Of all the places that Fauna & Flora International (FFI) work, Australia is perhaps the most exciting from a culture and conservation perspective. This is not just because of the powerful, abiding though badly damaged connections between indigenous Australians and the land, built up over a history of association spanning 50,000 years, but also because Australian conservation is developing ways to recognise these connections and make them part of the conservation vision.
So I was pleased to be invited to visit to the Burnett Mary Region for a second time.
The Burnett Mary Region of Queensland is an area of great diversity and beauty and, like much of Australia, has great cultural significance for its Aboriginal communities. FFI has been working with the Burnett Mary Regional Group for some years to help conserve these values.
I first visited the area two years ago. I was taken to see the Bunya Mountains National Park by John Locke, a native Australian employed by the Queensland Department of Environment and Resource Management (DERM) and learned a little about the cultural importance of the area as well as its ecological values.
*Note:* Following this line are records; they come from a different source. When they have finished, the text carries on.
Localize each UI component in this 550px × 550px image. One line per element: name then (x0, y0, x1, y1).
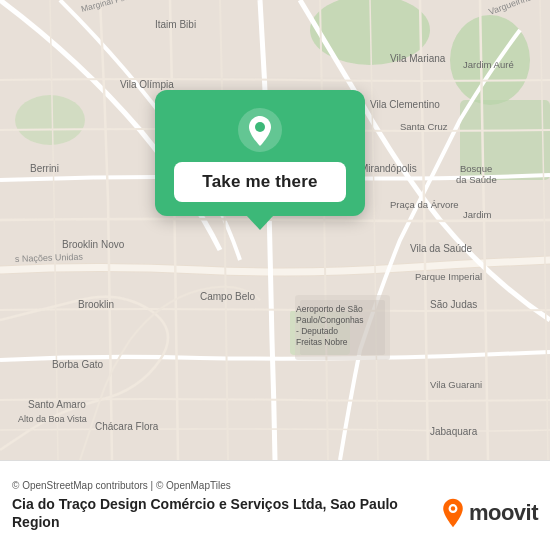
svg-text:Freitas Nobre: Freitas Nobre (296, 337, 348, 347)
moovit-pin-icon (439, 497, 467, 529)
svg-text:da Saúde: da Saúde (456, 174, 497, 185)
moovit-brand-text: moovit (469, 500, 538, 526)
svg-text:Brooklin: Brooklin (78, 299, 114, 310)
svg-text:- Deputado: - Deputado (296, 326, 338, 336)
bottom-bar: © OpenStreetMap contributors | © OpenMap… (0, 460, 550, 550)
attribution-text: © OpenStreetMap contributors | © OpenMap… (12, 480, 538, 491)
popup-card: Take me there (155, 90, 365, 216)
svg-text:Berrini: Berrini (30, 163, 59, 174)
svg-text:Itaim Bibi: Itaim Bibi (155, 19, 196, 30)
location-pin-icon (238, 108, 282, 152)
svg-text:Brooklin Novo: Brooklin Novo (62, 239, 125, 250)
svg-point-4 (15, 95, 85, 145)
place-name: Cia do Traço Design Comércio e Serviços … (12, 495, 429, 531)
svg-text:Chácara Flora: Chácara Flora (95, 421, 159, 432)
svg-text:Vila Guarani: Vila Guarani (430, 379, 482, 390)
moovit-logo: moovit (439, 497, 538, 529)
svg-text:Santo Amaro: Santo Amaro (28, 399, 86, 410)
svg-text:Aeroporto de São: Aeroporto de São (296, 304, 363, 314)
svg-text:Mirandópolis: Mirandópolis (360, 163, 417, 174)
svg-text:Vila Olímpia: Vila Olímpia (120, 79, 174, 90)
svg-text:Jabaquara: Jabaquara (430, 426, 478, 437)
svg-text:Bosque: Bosque (460, 163, 492, 174)
svg-text:Paulo/Congonhas: Paulo/Congonhas (296, 315, 364, 325)
bottom-content: Cia do Traço Design Comércio e Serviços … (12, 495, 538, 531)
svg-text:Campo Belo: Campo Belo (200, 291, 255, 302)
svg-text:São Judas: São Judas (430, 299, 477, 310)
svg-text:Jardim: Jardim (463, 209, 492, 220)
map-container[interactable]: Itaim Bibi Vila Olímpia Vila Mariana Vil… (0, 0, 550, 460)
svg-text:Vila Mariana: Vila Mariana (390, 53, 446, 64)
take-me-there-button[interactable]: Take me there (174, 162, 345, 202)
svg-text:Santa Cruz: Santa Cruz (400, 121, 448, 132)
svg-text:Borba Gato: Borba Gato (52, 359, 104, 370)
svg-point-42 (451, 506, 455, 510)
svg-text:Parque Imperial: Parque Imperial (415, 271, 482, 282)
svg-text:Alto da Boa Vista: Alto da Boa Vista (18, 414, 87, 424)
svg-text:Vila da Saúde: Vila da Saúde (410, 243, 473, 254)
svg-text:Praça da Árvore: Praça da Árvore (390, 199, 459, 210)
svg-text:Jardim Auré: Jardim Auré (463, 59, 514, 70)
svg-text:Vila Clementino: Vila Clementino (370, 99, 440, 110)
svg-point-40 (255, 122, 265, 132)
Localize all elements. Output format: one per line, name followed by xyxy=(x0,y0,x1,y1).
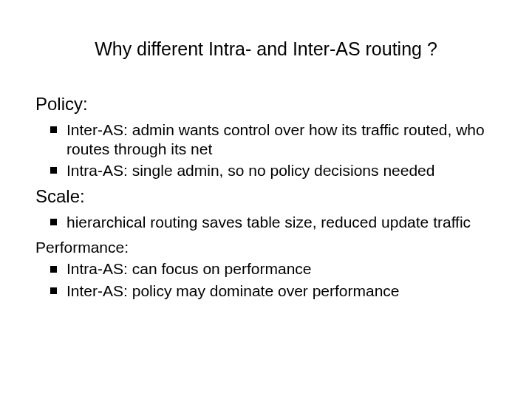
section-heading-policy: Policy: xyxy=(35,94,497,115)
list-item: Inter-AS: policy may dominate over perfo… xyxy=(50,280,497,302)
slide-body: Policy: Inter-AS: admin wants control ov… xyxy=(0,60,532,302)
slide-title: Why different Intra- and Inter-AS routin… xyxy=(0,0,532,60)
list-item: hierarchical routing saves table size, r… xyxy=(50,211,497,233)
bullet-list-scale: hierarchical routing saves table size, r… xyxy=(35,211,497,233)
list-item: Inter-AS: admin wants control over how i… xyxy=(50,119,497,160)
slide: Why different Intra- and Inter-AS routin… xyxy=(0,0,532,399)
bullet-list-policy: Inter-AS: admin wants control over how i… xyxy=(35,119,497,182)
subheading-performance: Performance: xyxy=(35,239,497,256)
list-item: Intra-AS: can focus on performance xyxy=(50,258,497,280)
section-heading-scale: Scale: xyxy=(35,186,497,207)
bullet-list-performance: Intra-AS: can focus on performance Inter… xyxy=(35,258,497,301)
list-item: Intra-AS: single admin, so no policy dec… xyxy=(50,160,497,182)
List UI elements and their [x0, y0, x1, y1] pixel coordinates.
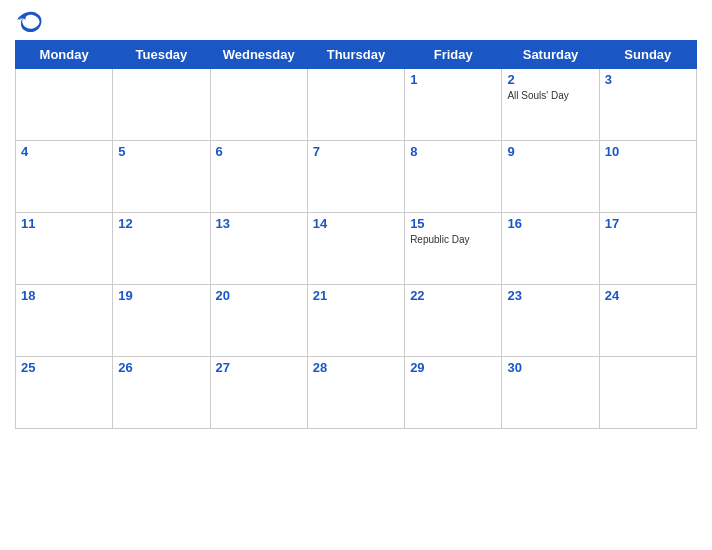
calendar-day-6: 6: [210, 141, 307, 213]
day-number: 12: [118, 216, 204, 231]
day-number: 25: [21, 360, 107, 375]
calendar-empty-cell: [113, 69, 210, 141]
calendar-day-18: 18: [16, 285, 113, 357]
day-number: 18: [21, 288, 107, 303]
day-number: 26: [118, 360, 204, 375]
calendar-day-12: 12: [113, 213, 210, 285]
page: MondayTuesdayWednesdayThursdayFridaySatu…: [0, 0, 712, 550]
day-number: 7: [313, 144, 399, 159]
calendar-day-19: 19: [113, 285, 210, 357]
day-number: 5: [118, 144, 204, 159]
calendar-day-30: 30: [502, 357, 599, 429]
calendar-day-10: 10: [599, 141, 696, 213]
calendar-day-26: 26: [113, 357, 210, 429]
calendar-day-29: 29: [405, 357, 502, 429]
day-number: 23: [507, 288, 593, 303]
calendar-day-20: 20: [210, 285, 307, 357]
day-number: 24: [605, 288, 691, 303]
weekday-header-row: MondayTuesdayWednesdayThursdayFridaySatu…: [16, 41, 697, 69]
calendar-empty-cell: [210, 69, 307, 141]
calendar-day-5: 5: [113, 141, 210, 213]
day-number: 20: [216, 288, 302, 303]
calendar-week-row: 1112131415Republic Day1617: [16, 213, 697, 285]
logo-bird-icon: [15, 10, 43, 32]
calendar-day-23: 23: [502, 285, 599, 357]
calendar-day-16: 16: [502, 213, 599, 285]
weekday-header-thursday: Thursday: [307, 41, 404, 69]
calendar-week-row: 12All Souls' Day3: [16, 69, 697, 141]
calendar-day-13: 13: [210, 213, 307, 285]
calendar-day-25: 25: [16, 357, 113, 429]
holiday-name: All Souls' Day: [507, 89, 593, 102]
calendar-day-28: 28: [307, 357, 404, 429]
calendar-day-1: 1: [405, 69, 502, 141]
calendar-day-24: 24: [599, 285, 696, 357]
day-number: 27: [216, 360, 302, 375]
day-number: 1: [410, 72, 496, 87]
weekday-header-tuesday: Tuesday: [113, 41, 210, 69]
calendar-day-14: 14: [307, 213, 404, 285]
calendar-day-3: 3: [599, 69, 696, 141]
day-number: 28: [313, 360, 399, 375]
weekday-header-monday: Monday: [16, 41, 113, 69]
calendar-day-17: 17: [599, 213, 696, 285]
calendar-day-9: 9: [502, 141, 599, 213]
day-number: 30: [507, 360, 593, 375]
calendar-day-7: 7: [307, 141, 404, 213]
calendar-day-21: 21: [307, 285, 404, 357]
calendar-week-row: 252627282930: [16, 357, 697, 429]
calendar-empty-cell: [599, 357, 696, 429]
day-number: 15: [410, 216, 496, 231]
logo: [15, 10, 47, 32]
calendar-day-22: 22: [405, 285, 502, 357]
calendar-day-11: 11: [16, 213, 113, 285]
calendar-empty-cell: [307, 69, 404, 141]
day-number: 22: [410, 288, 496, 303]
weekday-header-friday: Friday: [405, 41, 502, 69]
day-number: 8: [410, 144, 496, 159]
calendar-day-27: 27: [210, 357, 307, 429]
day-number: 9: [507, 144, 593, 159]
day-number: 6: [216, 144, 302, 159]
day-number: 21: [313, 288, 399, 303]
weekday-header-wednesday: Wednesday: [210, 41, 307, 69]
calendar-empty-cell: [16, 69, 113, 141]
weekday-header-saturday: Saturday: [502, 41, 599, 69]
day-number: 2: [507, 72, 593, 87]
day-number: 3: [605, 72, 691, 87]
calendar-week-row: 18192021222324: [16, 285, 697, 357]
calendar-day-8: 8: [405, 141, 502, 213]
day-number: 11: [21, 216, 107, 231]
day-number: 16: [507, 216, 593, 231]
day-number: 19: [118, 288, 204, 303]
day-number: 4: [21, 144, 107, 159]
day-number: 17: [605, 216, 691, 231]
day-number: 29: [410, 360, 496, 375]
calendar-table: MondayTuesdayWednesdayThursdayFridaySatu…: [15, 40, 697, 429]
header: [15, 10, 697, 32]
calendar-day-15: 15Republic Day: [405, 213, 502, 285]
calendar-week-row: 45678910: [16, 141, 697, 213]
day-number: 13: [216, 216, 302, 231]
calendar-day-2: 2All Souls' Day: [502, 69, 599, 141]
holiday-name: Republic Day: [410, 233, 496, 246]
calendar-day-4: 4: [16, 141, 113, 213]
weekday-header-sunday: Sunday: [599, 41, 696, 69]
day-number: 14: [313, 216, 399, 231]
day-number: 10: [605, 144, 691, 159]
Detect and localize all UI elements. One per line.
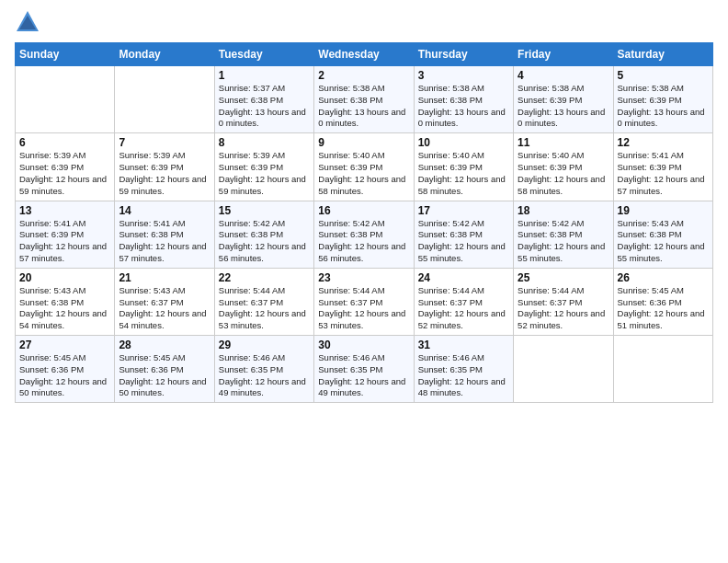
- day-number: 2: [318, 69, 409, 82]
- day-info: Sunrise: 5:44 AM Sunset: 6:37 PM Dayligh…: [219, 285, 310, 332]
- calendar-cell: 13Sunrise: 5:41 AM Sunset: 6:39 PM Dayli…: [16, 201, 115, 268]
- day-info: Sunrise: 5:46 AM Sunset: 6:35 PM Dayligh…: [219, 352, 310, 399]
- calendar-table: SundayMondayTuesdayWednesdayThursdayFrid…: [15, 42, 713, 403]
- day-info: Sunrise: 5:46 AM Sunset: 6:35 PM Dayligh…: [418, 352, 509, 399]
- day-number: 15: [219, 204, 310, 217]
- day-info: Sunrise: 5:43 AM Sunset: 6:37 PM Dayligh…: [119, 285, 210, 332]
- day-info: Sunrise: 5:41 AM Sunset: 6:38 PM Dayligh…: [119, 218, 210, 265]
- day-number: 8: [219, 136, 310, 149]
- day-number: 25: [518, 271, 609, 284]
- day-number: 9: [318, 136, 409, 149]
- day-number: 26: [618, 271, 709, 284]
- calendar-cell: 5Sunrise: 5:38 AM Sunset: 6:39 PM Daylig…: [613, 66, 712, 133]
- day-info: Sunrise: 5:42 AM Sunset: 6:38 PM Dayligh…: [318, 218, 409, 265]
- day-number: 13: [19, 204, 110, 217]
- calendar-cell: 17Sunrise: 5:42 AM Sunset: 6:38 PM Dayli…: [414, 201, 513, 268]
- calendar-header-row: SundayMondayTuesdayWednesdayThursdayFrid…: [16, 43, 713, 66]
- calendar-cell: [613, 336, 712, 403]
- day-info: Sunrise: 5:45 AM Sunset: 6:36 PM Dayligh…: [119, 352, 210, 399]
- calendar-cell: 12Sunrise: 5:41 AM Sunset: 6:39 PM Dayli…: [613, 133, 712, 201]
- calendar-cell: 23Sunrise: 5:44 AM Sunset: 6:37 PM Dayli…: [314, 268, 414, 335]
- calendar-cell: 25Sunrise: 5:44 AM Sunset: 6:37 PM Dayli…: [514, 268, 613, 335]
- day-info: Sunrise: 5:44 AM Sunset: 6:37 PM Dayligh…: [418, 285, 509, 332]
- day-info: Sunrise: 5:42 AM Sunset: 6:38 PM Dayligh…: [219, 218, 310, 265]
- day-info: Sunrise: 5:43 AM Sunset: 6:38 PM Dayligh…: [618, 218, 709, 265]
- day-number: 6: [19, 136, 110, 149]
- day-number: 27: [19, 339, 110, 351]
- day-number: 29: [219, 339, 310, 351]
- day-info: Sunrise: 5:40 AM Sunset: 6:39 PM Dayligh…: [518, 150, 609, 197]
- calendar-cell: 9Sunrise: 5:40 AM Sunset: 6:39 PM Daylig…: [314, 133, 414, 201]
- calendar-cell: 27Sunrise: 5:45 AM Sunset: 6:36 PM Dayli…: [16, 336, 115, 403]
- day-info: Sunrise: 5:44 AM Sunset: 6:37 PM Dayligh…: [518, 285, 609, 332]
- calendar-week-row: 13Sunrise: 5:41 AM Sunset: 6:39 PM Dayli…: [16, 201, 713, 268]
- weekday-header: Saturday: [613, 43, 712, 66]
- day-number: 3: [418, 69, 509, 82]
- calendar-cell: [16, 66, 115, 133]
- page: SundayMondayTuesdayWednesdayThursdayFrid…: [0, 0, 728, 563]
- logo-icon: [15, 9, 40, 35]
- day-number: 19: [618, 204, 709, 217]
- day-number: 30: [318, 339, 409, 351]
- calendar-cell: [514, 336, 613, 403]
- calendar-cell: 6Sunrise: 5:39 AM Sunset: 6:39 PM Daylig…: [16, 133, 115, 201]
- day-number: 24: [418, 271, 509, 284]
- day-info: Sunrise: 5:39 AM Sunset: 6:39 PM Dayligh…: [119, 150, 210, 197]
- calendar-cell: 22Sunrise: 5:44 AM Sunset: 6:37 PM Dayli…: [214, 268, 313, 335]
- day-info: Sunrise: 5:39 AM Sunset: 6:39 PM Dayligh…: [219, 150, 310, 197]
- calendar-cell: 3Sunrise: 5:38 AM Sunset: 6:38 PM Daylig…: [414, 66, 513, 133]
- calendar-cell: 19Sunrise: 5:43 AM Sunset: 6:38 PM Dayli…: [613, 201, 712, 268]
- day-number: 4: [518, 69, 609, 82]
- calendar-cell: 14Sunrise: 5:41 AM Sunset: 6:38 PM Dayli…: [115, 201, 214, 268]
- day-info: Sunrise: 5:40 AM Sunset: 6:39 PM Dayligh…: [418, 150, 509, 197]
- day-info: Sunrise: 5:42 AM Sunset: 6:38 PM Dayligh…: [518, 218, 609, 265]
- calendar-cell: 18Sunrise: 5:42 AM Sunset: 6:38 PM Dayli…: [514, 201, 613, 268]
- calendar-cell: 4Sunrise: 5:38 AM Sunset: 6:39 PM Daylig…: [514, 66, 613, 133]
- calendar-week-row: 6Sunrise: 5:39 AM Sunset: 6:39 PM Daylig…: [16, 133, 713, 201]
- day-number: 1: [219, 69, 310, 82]
- calendar-cell: 7Sunrise: 5:39 AM Sunset: 6:39 PM Daylig…: [115, 133, 214, 201]
- calendar-cell: 8Sunrise: 5:39 AM Sunset: 6:39 PM Daylig…: [214, 133, 313, 201]
- day-number: 10: [418, 136, 509, 149]
- day-number: 21: [119, 271, 210, 284]
- day-info: Sunrise: 5:38 AM Sunset: 6:38 PM Dayligh…: [318, 83, 409, 130]
- day-number: 20: [19, 271, 110, 284]
- day-info: Sunrise: 5:45 AM Sunset: 6:36 PM Dayligh…: [618, 285, 709, 332]
- day-info: Sunrise: 5:40 AM Sunset: 6:39 PM Dayligh…: [318, 150, 409, 197]
- calendar-cell: 20Sunrise: 5:43 AM Sunset: 6:38 PM Dayli…: [16, 268, 115, 335]
- day-info: Sunrise: 5:41 AM Sunset: 6:39 PM Dayligh…: [19, 218, 110, 265]
- weekday-header: Sunday: [16, 43, 115, 66]
- day-number: 16: [318, 204, 409, 217]
- day-info: Sunrise: 5:37 AM Sunset: 6:38 PM Dayligh…: [219, 83, 310, 130]
- day-info: Sunrise: 5:42 AM Sunset: 6:38 PM Dayligh…: [418, 218, 509, 265]
- day-number: 5: [618, 69, 709, 82]
- calendar-cell: 15Sunrise: 5:42 AM Sunset: 6:38 PM Dayli…: [214, 201, 313, 268]
- day-number: 22: [219, 271, 310, 284]
- day-number: 17: [418, 204, 509, 217]
- weekday-header: Monday: [115, 43, 214, 66]
- calendar-week-row: 1Sunrise: 5:37 AM Sunset: 6:38 PM Daylig…: [16, 66, 713, 133]
- calendar-cell: 11Sunrise: 5:40 AM Sunset: 6:39 PM Dayli…: [514, 133, 613, 201]
- day-info: Sunrise: 5:38 AM Sunset: 6:39 PM Dayligh…: [618, 83, 709, 130]
- day-number: 12: [618, 136, 709, 149]
- day-info: Sunrise: 5:38 AM Sunset: 6:38 PM Dayligh…: [418, 83, 509, 130]
- calendar-cell: 10Sunrise: 5:40 AM Sunset: 6:39 PM Dayli…: [414, 133, 513, 201]
- calendar-cell: 16Sunrise: 5:42 AM Sunset: 6:38 PM Dayli…: [314, 201, 414, 268]
- day-info: Sunrise: 5:46 AM Sunset: 6:35 PM Dayligh…: [318, 352, 409, 399]
- calendar-cell: 2Sunrise: 5:38 AM Sunset: 6:38 PM Daylig…: [314, 66, 414, 133]
- calendar-cell: 21Sunrise: 5:43 AM Sunset: 6:37 PM Dayli…: [115, 268, 214, 335]
- header: [15, 9, 713, 35]
- calendar-cell: 31Sunrise: 5:46 AM Sunset: 6:35 PM Dayli…: [414, 336, 513, 403]
- day-number: 18: [518, 204, 609, 217]
- weekday-header: Friday: [514, 43, 613, 66]
- calendar-cell: 24Sunrise: 5:44 AM Sunset: 6:37 PM Dayli…: [414, 268, 513, 335]
- day-number: 7: [119, 136, 210, 149]
- day-info: Sunrise: 5:39 AM Sunset: 6:39 PM Dayligh…: [19, 150, 110, 197]
- day-number: 28: [119, 339, 210, 351]
- calendar-cell: 26Sunrise: 5:45 AM Sunset: 6:36 PM Dayli…: [613, 268, 712, 335]
- day-number: 11: [518, 136, 609, 149]
- calendar-cell: 29Sunrise: 5:46 AM Sunset: 6:35 PM Dayli…: [214, 336, 313, 403]
- day-info: Sunrise: 5:38 AM Sunset: 6:39 PM Dayligh…: [518, 83, 609, 130]
- calendar-cell: [115, 66, 214, 133]
- day-number: 23: [318, 271, 409, 284]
The Bunya pine (Araucaria bidwillii), a large conifer, fruits once every three to four years. Fruiting of the massive, knobbly, seed-bearing cones (you certainly do not want to be standing under one when it falls) signalled Aboriginal groups from throughout Queensland and as far as the Northern Territory and New South Wales to gather in the Bunya Mountains. The Bunya nuts could support many people and allow them to remain for several days to perform rituals, exchange news and execute the business of the day.
As people returned home from their gatherings, carrying nuts for the trip, seeds that dropped along the way grew, creating a spider web of Bunyas across the landscape, drawing together at the mountain meeting place. I find this image of a web of Bunyas covering the landscape a great analogy for the way histories of association and use create tangible as well as cultural connections between people and place.
Discussions are under way about organising a modern Bunya pine gathering. Park managers support the idea, recognising that these cultural connections help define the meaning of the landscape under their care. FFI is keen to help.
I was proudly shown photos of the first ‘cultural burn’ in the park, another way in which the park and the Aboriginal community is working to re-invest the area with cultural meaning. Aboriginal rangers used their cultural knowledge to burn the bush to maintain the distinctive open grasslands that exist within the park.
My second visit was to Fraser Island, a World Heritage Site, just off the Queensland coast. This extraordinary sandy island supports a magnificent forest, still dominated by regal Fraser Island Satinay trees in places despite the depredations on it to provide the timber lining of the Suez Canal.
Escorted by Peter Wright, the Acting Regional Manager for the Great Sandy Region I learned about the cultural significance of the island to the Butchulla people who inhabit the island and adjacent parts of the mainland.
Though most visitors to the island are there for the sun, sand and fishing, the conservation authorities are anxious to identify the particular values of the island for the Butchulla people and integrate them into the management of the island.
The authorities are recruiting rangers from the Butchulla community and giving them especial responsibilities for cultural values, whether these are relicts, sites of particular practices, or places with important historical or spiritual associations. With the help of the Butchulla rangers, programmes to recognise these values and conserve them as key components of the park are beginning to be developed.